The majority of the research articles submitted to BNJ use questionnaires. A questionnaire refers to the main instrument for collecting data in survey research. Basically, it is a set of standardized questions, often called items, which follow a fixed scheme in order to collect individual data about one or more specific topics (Lavrakas, 2008). In addition, the questionnaire is either developed by the researchers or modified from existing instruments.
Although BNJ’s guideline clearly states that the author(s) should clearly describe the details of the questionnaires used for data collection, whether they develop, adopt, adapt, modify, or translate the instrument, many authors are confused about the terms and find it difficult to calculate or decide the appropriate sample size. Often, authors used a sample size of 30 as a golden rule number for all validation scenarios. Therefore, this editorial aims to provide an overview of the appropriate sample size used to develop and validate a nursing research questionnaire. This editorial is not a systematic review, but rather it is a technical literature amalgamation of lessons learned from our experiences in questionnaire development, validation, and adaptation. For the sake of consistency, we use the term “questionnaire” instead of scale, instrument, or inventory. In this article, we describe sample size based on the stages of questionnaire development and adaptation.

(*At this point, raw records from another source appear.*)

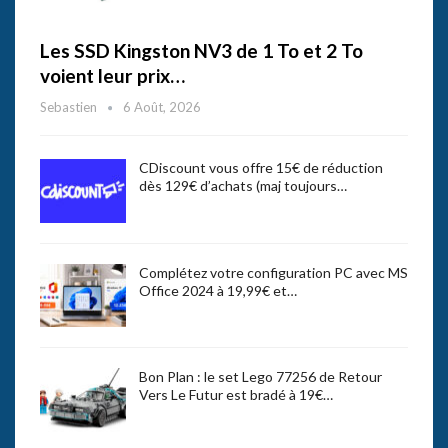
Les SSD Kingston NV3 de 1 To et 2 To
voient leur prix…
Sebastien
6 Août, 2026
CDiscount vous offre 15€ de réduction
dès 129€ d’achats (maj toujours…
Complétez votre configuration PC avec MS
Office 2024 à 19,99€ et…
Bon Plan : le set Lego 77256 de Retour
Vers Le Futur est bradé à 19€…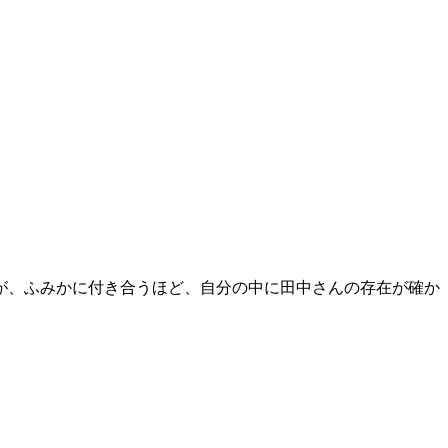
、
が、ふみかに付き合うほど、自分の中に田中さんの存在が確か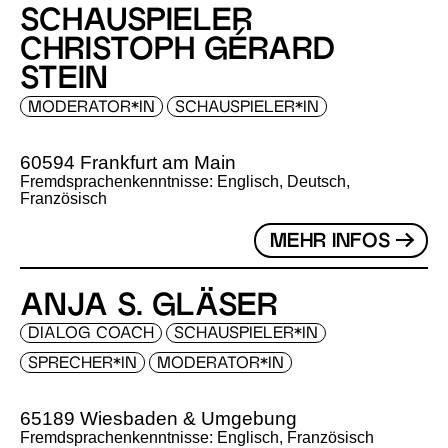
SCHAUSPIELER
CHRISTOPH GÉRARD
STEIN
MODERATOR*IN
SCHAUSPIELER*IN
60594 Frankfurt am Main
Fremdsprachenkenntnisse: Englisch, Deutsch,
Französisch
MEHR INFOS
ANJA S. GLÄSER
DIALOG COACH
SCHAUSPIELER*IN
SPRECHER*IN
MODERATOR*IN
65189 Wiesbaden & Umgebung
Fremdsprachenkenntnisse: Englisch, Französisch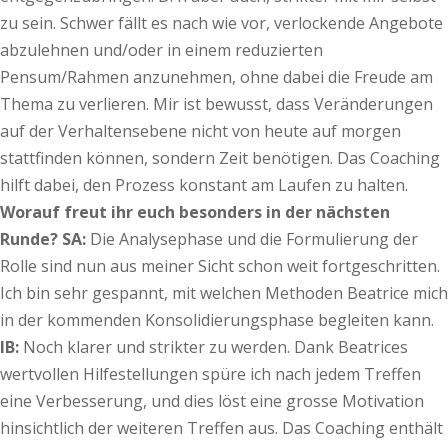
zu sein. Schwer fällt es nach wie vor, verlockende Angebote
abzulehnen und/oder in einem reduzierten
Pensum/Rahmen anzunehmen, ohne dabei die Freude am
Thema zu verlieren. Mir ist bewusst, dass Veränderungen
auf der Verhaltensebene nicht von heute auf morgen
stattfinden können, sondern Zeit benötigen. Das Coaching
hilft dabei, den Prozess konstant am Laufen zu halten.
Worauf freut ihr euch besonders in der nächsten
Runde?
SA:
Die Analysephase und die Formulierung der
Rolle sind nun aus meiner Sicht schon weit fortgeschritten.
Ich bin sehr gespannt, mit welchen Methoden Beatrice mich
in der kommenden Konsolidierungsphase begleiten kann.
IB:
Noch klarer und strikter zu werden. Dank Beatrices
wertvollen Hilfestellungen spüre ich nach jedem Treffen
eine Verbesserung, und dies löst eine grosse Motivation
hinsichtlich der weiteren Treffen aus. Das Coaching enthält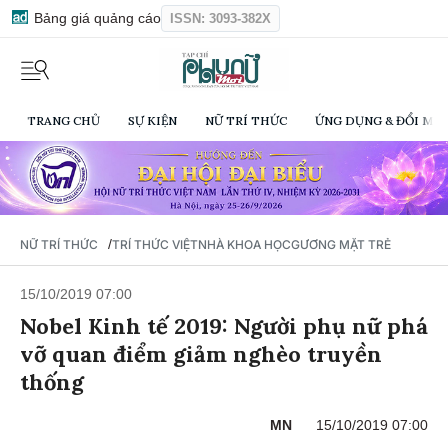
Bảng giá quảng cáo
ISSN: 3093-382X
TRANG CHỦ
SỰ KIỆN
NỮ TRÍ THỨC
ỨNG DỤNG & ĐỔI MỚI
/
NỮ TRÍ THỨC
TRÍ THỨC VIỆT
NHÀ KHOA HỌC
GƯƠNG MẶT TRẺ
15/10/2019 07:00
Nobel Kinh tế 2019: Người phụ nữ phá
vỡ quan điểm giảm nghèo truyền
thống
MN
15/10/2019 07:00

Sample Size for Questionnaire Development
The questionnaire development refers to a process of developing reliable and valid measures of a construct in order to assess an attribute of interest. Typically, the instrument development has two phases (DeVellis, 1991): instrument construction and psychometric evaluation. Meanwhile, from the perspective of mixed-methods research designs, instrumentation consists of qualitative and quantitative strands. However, both perspectives are similar because in the instrument construction stage, an item pool is generated, which may involve expert interviews that are considered qualitative in nature. In comparison, psychometric testing is regarded as a quantitative stage consisting of a questionnaire survey with large samples. However, in this article, we do not discuss the philosophical underpinnings of the two perspectives, rather the editors describe the sample size needed in each stage of instrument development.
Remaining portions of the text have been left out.